Fortunately, Sontag would not have to bear the witness of how the world turned out today—a world where we see less, hear less, touch less, and feel less. Artworks are being created digitally and sold online using virtual currency. Many of us did not even move our bodies much during the coronavirus pandemic. We are floating above reality, hands and legs elevated from the ground. How could it be possible to understand the world only through our minds, deprived of physical contact? In Eastern traditions such as Calligraphy and Tea Ceremony, teachers would first instruct students to imitate the action and the form as accurately as possible, believing that spiritual learning will follow naturally once the body learns. Such embodied learning processes share a resonance with the indigenous way of knowing:

“Native scholar Greg Cajete has written that in indigenous ways of knowing, we understand a thing only when we understand it with all four aspects of our being: mind, body, emotion, and spirit…it is a whole human being who finds the beautiful path.” [3]

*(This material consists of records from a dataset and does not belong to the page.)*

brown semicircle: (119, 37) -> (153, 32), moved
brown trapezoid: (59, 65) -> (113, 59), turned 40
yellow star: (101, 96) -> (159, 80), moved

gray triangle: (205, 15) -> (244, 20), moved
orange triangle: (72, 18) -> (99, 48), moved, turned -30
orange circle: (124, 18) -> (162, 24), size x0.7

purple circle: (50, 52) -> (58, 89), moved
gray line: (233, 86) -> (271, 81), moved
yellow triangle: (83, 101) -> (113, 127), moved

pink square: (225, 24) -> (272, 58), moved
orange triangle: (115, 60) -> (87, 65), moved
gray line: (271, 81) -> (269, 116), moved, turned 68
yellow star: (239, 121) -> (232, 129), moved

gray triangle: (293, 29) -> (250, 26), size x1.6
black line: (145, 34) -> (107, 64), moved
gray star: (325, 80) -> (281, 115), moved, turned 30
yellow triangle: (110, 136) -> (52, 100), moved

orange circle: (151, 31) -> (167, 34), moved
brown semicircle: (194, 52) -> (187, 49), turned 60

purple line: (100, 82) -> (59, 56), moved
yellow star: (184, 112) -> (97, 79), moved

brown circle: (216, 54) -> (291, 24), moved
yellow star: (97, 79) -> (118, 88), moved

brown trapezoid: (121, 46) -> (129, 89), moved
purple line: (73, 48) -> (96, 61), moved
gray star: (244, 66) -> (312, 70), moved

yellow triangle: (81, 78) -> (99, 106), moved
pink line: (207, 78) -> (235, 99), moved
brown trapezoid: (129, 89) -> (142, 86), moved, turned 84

Which path are we on right now? Are we on a detour without realizing it? We are now stepping into a future world branded as “smart”, “intelligent”, and “efficient”, a world being designed by the world’s top tech teams. In Shannon Mattern’s book A City Is Not a Computer, she invited the reader to imagine such a scene: “you walk out of your luxury apartment building, toward your waiting Uber, when a drone drops from the sky and deposits an iced Americano in your hand.” [4] A vision of such “smart urbanism” is being mass manufactured and promoted. In that vision, the world is a place where every living and non-living thing lends itself to serve the needs of its human masters.

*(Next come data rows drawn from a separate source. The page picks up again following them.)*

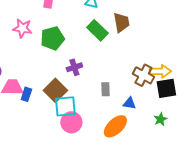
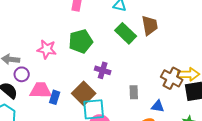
pink star: (22, 28) -> (47, 49), moved
purple cross: (74, 67) -> (103, 70), turned 35

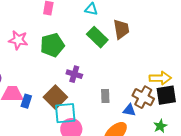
pink star: (47, 49) -> (18, 40), moved
brown cross: (172, 78) -> (143, 97), moved

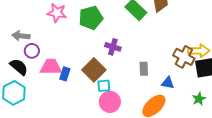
brown cross: (143, 97) -> (184, 57), moved
cyan square: (65, 113) -> (104, 86), size x0.6

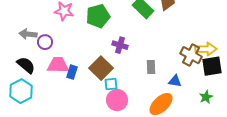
purple circle: (32, 51) -> (45, 42), moved

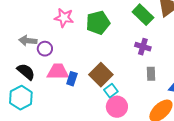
purple cross: (120, 45) -> (143, 47), moved
cyan square: (111, 84) -> (111, 91), turned -32

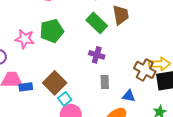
pink star: (64, 18) -> (25, 39), moved
blue rectangle: (72, 79) -> (26, 87), turned 64

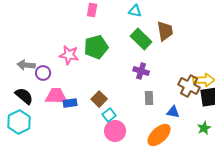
brown square: (55, 83) -> (99, 99), size x0.7

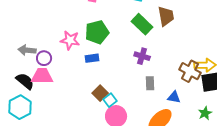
pink trapezoid: (56, 96) -> (42, 76), moved
brown square: (99, 99) -> (100, 93), moved
blue rectangle: (70, 103) -> (92, 58), moved

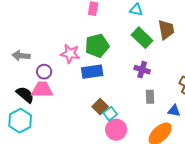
gray arrow: (27, 50) -> (21, 56), moved
blue rectangle: (92, 58) -> (92, 72), size x1.5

Growing up in urban China, the cultures and wisdom of the Indigenous peoples of North America were foreign to me. Yet, the indigenous way of being reminds me very much of the concept of Dao in Chinese philosophy. A word that can be translated literally as “road” or “path”, Dao is often used symbolically as a way to describe the “right” way of existence—a way of living that follows the flow of the universe. Daoist philosophy believes that we ought to attune ourselves to nature’s constant and mysterious transformations and expect no special favor. It speaks of a worldview in which centers nature rather than humans. 

Edward S. Curtis. The Blanket Weaver – Navaho, 1904.

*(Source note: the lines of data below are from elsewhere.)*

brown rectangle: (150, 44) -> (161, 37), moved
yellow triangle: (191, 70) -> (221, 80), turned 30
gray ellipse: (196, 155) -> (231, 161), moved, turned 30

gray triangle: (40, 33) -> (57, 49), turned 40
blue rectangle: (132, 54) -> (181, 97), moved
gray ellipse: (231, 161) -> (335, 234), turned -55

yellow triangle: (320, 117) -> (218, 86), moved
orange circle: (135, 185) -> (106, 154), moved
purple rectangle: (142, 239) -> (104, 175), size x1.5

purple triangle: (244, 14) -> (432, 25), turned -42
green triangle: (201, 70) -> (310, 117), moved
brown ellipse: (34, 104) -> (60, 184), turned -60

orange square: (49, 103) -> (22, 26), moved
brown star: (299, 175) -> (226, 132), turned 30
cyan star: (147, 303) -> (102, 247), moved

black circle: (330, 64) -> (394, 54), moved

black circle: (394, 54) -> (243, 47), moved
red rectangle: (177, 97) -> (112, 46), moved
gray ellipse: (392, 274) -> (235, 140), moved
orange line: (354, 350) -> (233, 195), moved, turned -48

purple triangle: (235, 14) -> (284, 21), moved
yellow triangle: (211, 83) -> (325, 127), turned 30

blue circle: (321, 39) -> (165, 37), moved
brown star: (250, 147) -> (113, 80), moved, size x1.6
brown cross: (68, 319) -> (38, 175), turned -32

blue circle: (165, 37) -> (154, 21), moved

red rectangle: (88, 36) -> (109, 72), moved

To find Dao we need to look away from concrete, steel, data networks, and city dashboards.  To learn Dao we need to use our hands, bodies, and spirits altogether. To understand Dao we need to cease the urge to justify and interpret. Dao speaks the language of intuition and celebrates cosmic harmony. Perhaps the beautiful path that Kimmerer was referring to is not foreign to me after all. 

 

-Shan

 

 


Citations

  1. Chaplin, Charlie, and Charlie Chaplin. The Great Dictator. United Artists, 1940. 
  2. Sontag, Susan. Against Interpretation and Other Essays. Penguin, 2009. 
  3. “Asters and Goldenrod.” Braiding Sweetgrass: Indigenous Wisdom, Scientific Knowledge, and the Teachings of Plants, by Robin Wall Kimmerer, Milkweed Editions, 2013. 
  4. “Platforms, Grafts & Arboreal Intelligence.” A City Is Not a Computer: Other Urban Intelligences, by Shannon Christine Mattern, Princeton University Press, 2021.